### [WHAT IS BEING ASKED]
One part of the entries below is wanted: the lines from the one containing "l’architecture. L’alsacien, bien" through the one containing "L’architecture alsacienne, avec". Write those out exactly and nothing else.

### [RECORDS]
***

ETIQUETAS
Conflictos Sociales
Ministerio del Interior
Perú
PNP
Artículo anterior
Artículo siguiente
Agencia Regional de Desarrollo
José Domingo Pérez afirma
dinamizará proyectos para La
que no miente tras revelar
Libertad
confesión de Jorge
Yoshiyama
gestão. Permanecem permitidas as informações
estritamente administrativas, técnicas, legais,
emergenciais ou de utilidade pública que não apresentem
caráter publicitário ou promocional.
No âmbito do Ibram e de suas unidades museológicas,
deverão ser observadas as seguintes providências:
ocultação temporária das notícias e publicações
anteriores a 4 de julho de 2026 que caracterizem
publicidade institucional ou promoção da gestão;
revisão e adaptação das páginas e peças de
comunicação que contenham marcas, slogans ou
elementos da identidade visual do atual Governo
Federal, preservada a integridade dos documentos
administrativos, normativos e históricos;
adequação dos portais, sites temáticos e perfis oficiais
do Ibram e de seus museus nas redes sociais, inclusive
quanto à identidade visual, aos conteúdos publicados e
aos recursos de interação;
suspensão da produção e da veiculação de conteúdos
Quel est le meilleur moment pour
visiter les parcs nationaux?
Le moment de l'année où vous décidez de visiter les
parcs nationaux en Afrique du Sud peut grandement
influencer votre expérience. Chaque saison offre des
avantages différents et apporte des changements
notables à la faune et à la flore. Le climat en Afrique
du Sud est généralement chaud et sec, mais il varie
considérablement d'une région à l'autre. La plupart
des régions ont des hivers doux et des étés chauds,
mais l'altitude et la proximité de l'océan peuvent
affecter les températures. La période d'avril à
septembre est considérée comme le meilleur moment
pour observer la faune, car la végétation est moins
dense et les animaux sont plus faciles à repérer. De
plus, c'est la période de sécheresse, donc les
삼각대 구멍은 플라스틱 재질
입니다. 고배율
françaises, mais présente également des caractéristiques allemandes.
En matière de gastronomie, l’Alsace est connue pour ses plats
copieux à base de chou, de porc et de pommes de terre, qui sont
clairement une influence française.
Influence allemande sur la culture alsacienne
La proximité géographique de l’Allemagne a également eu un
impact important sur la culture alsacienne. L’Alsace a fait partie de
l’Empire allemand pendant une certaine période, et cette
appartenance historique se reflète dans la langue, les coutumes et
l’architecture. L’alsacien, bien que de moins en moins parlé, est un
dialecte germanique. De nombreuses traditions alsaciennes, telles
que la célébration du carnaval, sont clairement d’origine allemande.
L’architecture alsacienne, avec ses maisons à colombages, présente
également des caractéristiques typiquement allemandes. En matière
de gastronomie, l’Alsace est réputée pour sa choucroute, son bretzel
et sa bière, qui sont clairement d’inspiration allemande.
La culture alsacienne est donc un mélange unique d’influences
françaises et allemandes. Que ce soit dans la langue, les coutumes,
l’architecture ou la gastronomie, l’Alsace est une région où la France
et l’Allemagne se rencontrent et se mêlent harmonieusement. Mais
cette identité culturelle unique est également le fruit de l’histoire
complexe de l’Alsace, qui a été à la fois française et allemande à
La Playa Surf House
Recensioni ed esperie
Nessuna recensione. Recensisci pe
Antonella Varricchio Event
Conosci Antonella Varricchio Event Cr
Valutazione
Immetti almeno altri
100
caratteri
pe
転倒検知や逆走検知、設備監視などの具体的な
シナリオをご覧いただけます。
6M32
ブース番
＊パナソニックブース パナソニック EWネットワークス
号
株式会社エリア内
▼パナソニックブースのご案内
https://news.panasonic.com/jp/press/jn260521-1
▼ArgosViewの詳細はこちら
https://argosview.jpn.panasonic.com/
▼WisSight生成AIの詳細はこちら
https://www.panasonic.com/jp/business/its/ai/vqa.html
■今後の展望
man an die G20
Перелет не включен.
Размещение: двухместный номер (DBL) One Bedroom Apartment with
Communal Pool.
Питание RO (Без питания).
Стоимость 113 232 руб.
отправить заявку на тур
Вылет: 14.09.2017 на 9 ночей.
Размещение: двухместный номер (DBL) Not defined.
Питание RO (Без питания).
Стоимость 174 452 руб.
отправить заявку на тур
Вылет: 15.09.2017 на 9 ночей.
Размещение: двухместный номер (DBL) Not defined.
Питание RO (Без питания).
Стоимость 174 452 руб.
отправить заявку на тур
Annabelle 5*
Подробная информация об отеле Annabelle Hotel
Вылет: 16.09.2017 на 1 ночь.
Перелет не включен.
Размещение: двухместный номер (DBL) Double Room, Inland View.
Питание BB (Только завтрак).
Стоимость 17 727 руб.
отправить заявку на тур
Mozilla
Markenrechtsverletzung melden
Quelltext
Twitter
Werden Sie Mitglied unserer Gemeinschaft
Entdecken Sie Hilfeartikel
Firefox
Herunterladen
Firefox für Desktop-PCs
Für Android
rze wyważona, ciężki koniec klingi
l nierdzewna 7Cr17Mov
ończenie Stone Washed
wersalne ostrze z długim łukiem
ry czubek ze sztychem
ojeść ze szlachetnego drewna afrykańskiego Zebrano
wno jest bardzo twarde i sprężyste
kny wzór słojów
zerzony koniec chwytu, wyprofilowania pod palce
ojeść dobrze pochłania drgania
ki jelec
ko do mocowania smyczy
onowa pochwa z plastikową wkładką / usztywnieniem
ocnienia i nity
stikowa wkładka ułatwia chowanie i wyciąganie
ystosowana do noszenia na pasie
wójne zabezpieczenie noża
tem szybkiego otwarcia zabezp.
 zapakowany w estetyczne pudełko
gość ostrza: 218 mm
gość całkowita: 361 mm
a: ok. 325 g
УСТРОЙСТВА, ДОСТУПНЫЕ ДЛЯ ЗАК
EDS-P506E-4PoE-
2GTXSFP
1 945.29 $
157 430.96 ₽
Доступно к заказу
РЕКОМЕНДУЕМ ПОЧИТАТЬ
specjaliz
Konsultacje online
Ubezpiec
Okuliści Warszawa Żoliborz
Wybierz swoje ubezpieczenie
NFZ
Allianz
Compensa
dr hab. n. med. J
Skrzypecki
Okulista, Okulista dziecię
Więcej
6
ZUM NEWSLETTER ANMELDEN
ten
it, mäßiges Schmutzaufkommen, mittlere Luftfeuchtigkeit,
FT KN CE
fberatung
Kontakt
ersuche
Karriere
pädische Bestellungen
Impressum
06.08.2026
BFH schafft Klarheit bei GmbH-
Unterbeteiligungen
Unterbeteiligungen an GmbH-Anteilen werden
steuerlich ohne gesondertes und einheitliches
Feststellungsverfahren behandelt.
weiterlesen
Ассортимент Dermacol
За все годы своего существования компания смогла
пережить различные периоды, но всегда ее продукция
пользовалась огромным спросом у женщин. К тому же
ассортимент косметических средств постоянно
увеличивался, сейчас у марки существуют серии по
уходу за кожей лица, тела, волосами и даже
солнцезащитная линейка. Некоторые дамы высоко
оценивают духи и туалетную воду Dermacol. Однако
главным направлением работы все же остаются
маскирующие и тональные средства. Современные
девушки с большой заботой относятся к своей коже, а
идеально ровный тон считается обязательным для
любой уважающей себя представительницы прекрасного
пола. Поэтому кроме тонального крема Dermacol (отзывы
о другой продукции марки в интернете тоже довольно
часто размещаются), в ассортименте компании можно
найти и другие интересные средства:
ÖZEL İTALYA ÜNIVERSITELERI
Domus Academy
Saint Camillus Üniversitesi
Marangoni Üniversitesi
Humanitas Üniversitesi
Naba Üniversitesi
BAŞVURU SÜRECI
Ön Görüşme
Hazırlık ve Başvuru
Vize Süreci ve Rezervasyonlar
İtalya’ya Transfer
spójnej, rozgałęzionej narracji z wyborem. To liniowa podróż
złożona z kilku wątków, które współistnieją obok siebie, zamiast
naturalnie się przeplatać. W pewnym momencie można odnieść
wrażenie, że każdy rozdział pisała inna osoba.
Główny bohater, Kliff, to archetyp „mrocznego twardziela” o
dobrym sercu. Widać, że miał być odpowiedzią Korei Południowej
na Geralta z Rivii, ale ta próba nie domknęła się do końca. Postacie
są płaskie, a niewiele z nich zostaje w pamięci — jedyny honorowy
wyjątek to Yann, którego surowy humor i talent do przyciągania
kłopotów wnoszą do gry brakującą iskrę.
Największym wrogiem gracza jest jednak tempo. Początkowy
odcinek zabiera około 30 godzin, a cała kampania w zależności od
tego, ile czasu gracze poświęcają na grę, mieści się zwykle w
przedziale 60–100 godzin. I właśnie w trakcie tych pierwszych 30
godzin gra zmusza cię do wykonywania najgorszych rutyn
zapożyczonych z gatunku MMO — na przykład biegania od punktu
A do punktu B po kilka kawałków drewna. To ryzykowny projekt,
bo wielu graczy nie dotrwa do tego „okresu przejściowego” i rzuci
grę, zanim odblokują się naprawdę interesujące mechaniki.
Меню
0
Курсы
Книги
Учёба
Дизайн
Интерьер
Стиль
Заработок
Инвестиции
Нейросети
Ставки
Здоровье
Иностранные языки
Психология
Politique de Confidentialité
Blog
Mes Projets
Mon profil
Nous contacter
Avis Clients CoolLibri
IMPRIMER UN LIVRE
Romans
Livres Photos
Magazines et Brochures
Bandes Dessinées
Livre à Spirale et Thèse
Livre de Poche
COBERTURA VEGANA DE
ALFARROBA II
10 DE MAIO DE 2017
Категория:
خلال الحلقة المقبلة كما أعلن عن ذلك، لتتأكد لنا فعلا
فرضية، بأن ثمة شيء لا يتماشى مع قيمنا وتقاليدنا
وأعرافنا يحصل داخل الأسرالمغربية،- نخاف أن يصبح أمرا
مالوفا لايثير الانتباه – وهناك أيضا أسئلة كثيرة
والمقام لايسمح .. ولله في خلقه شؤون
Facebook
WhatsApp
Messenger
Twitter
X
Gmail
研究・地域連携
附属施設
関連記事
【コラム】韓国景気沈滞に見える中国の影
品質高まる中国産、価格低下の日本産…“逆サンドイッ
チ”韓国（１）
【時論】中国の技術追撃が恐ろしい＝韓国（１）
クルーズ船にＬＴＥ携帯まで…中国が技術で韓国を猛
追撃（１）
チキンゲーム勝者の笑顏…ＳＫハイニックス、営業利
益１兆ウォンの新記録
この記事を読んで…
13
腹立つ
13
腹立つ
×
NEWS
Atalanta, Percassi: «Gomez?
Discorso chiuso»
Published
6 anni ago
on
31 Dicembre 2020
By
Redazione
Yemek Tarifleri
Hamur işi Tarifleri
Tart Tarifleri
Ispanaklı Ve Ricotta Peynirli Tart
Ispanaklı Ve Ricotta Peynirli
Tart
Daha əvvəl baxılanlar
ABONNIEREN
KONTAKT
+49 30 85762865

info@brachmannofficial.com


***

### [ANSWER FOR THIS EXERCISE]
l’architecture. L’alsacien, bien que de moins en moins parlé, est un
dialecte germanique. De nombreuses traditions alsaciennes, telles
que la célébration du carnaval, sont clairement d’origine allemande.
L’architecture alsacienne, avec ses maisons à colombages, présente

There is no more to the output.